PKG_CONFIG_PATH is a environment variable that specifies additional paths in which pkg-config will search for its .pc files.

This variable is used to augment pkg-config's default search path. On a typical Unix system, it will search in the directories /usr/lib/pkgconfig and /usr/share/pkgconfig. This will usually cover system installed modules. However, some local modules may be installed in a different prefix such as /usr/local. In that case, it's necessary to prepend the search path so that pkg-config can locate the .pc files.

The pkg-config program is used to retrieve information about installed libraries in the system. The primary use of pkg-config is to provide the necessary details for compiling and linking a program to a library. This metadata is stored in pkg-config files. These files have the suffix .pc and reside in specific locations known to the pkg-config tool.
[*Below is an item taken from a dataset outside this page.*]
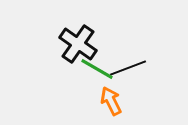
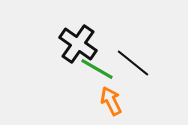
black line: moved 5 px right, 5 px up; rotated 60 degrees clockwise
To check the PKG_CONFIG_PATH value use this command:

echo $PKG_CONFIG_PATH

To set the PKG_CONFIG_PATH value use:

export PKG_CONFIG_PATH=/usr/lib/pkgconfig

or

export PKG_CONFIG_PATH=/usr/local/lib/pkgconfig
  • @NathanKidd Thanks for the reminder, comment deleted. The original error seems to have been resulted from a non-original author edit anyway. – Timothy Gu Aug 9 '17 at 7:22
  • @remram it looks like the errors are fixed now but your comment leaves people confused if they don't carefully examine the edit history. Could you check you're happy with current accuracy and perhaps delete the comment then? (And I'll delete mine.) – Nathan Kidd Aug 9 '17 at 13:49
  • @devav2 both export commands don't fix the issue – Shayan Feb 28 '18 at 13:45
39

The first answer is not technically explicit enough. From the man page (open a terminal, type man pkg-config):

pkg-config retrieves information about packages from special metadata files. These files are named after the package, and has a .pc extension. On most systems, pkg-config looks in /usr/lib/pkgconfig, /usr/share/pkgconfig, /usr/local/lib/pkgconfig and /usr/local/share/pkgconfig for these files. It will additionally look in the colon-separated (on Windows, semicolon-separated) list of directories specified by the PKG_CONFIG_PATH environment variable.

So the pkg-config program is not in the PKG_CONFIG_PATH directory; however, if you install a library, for the information to use it in an automake script to be accessible it needs to be in a directory pkg-config is aware of.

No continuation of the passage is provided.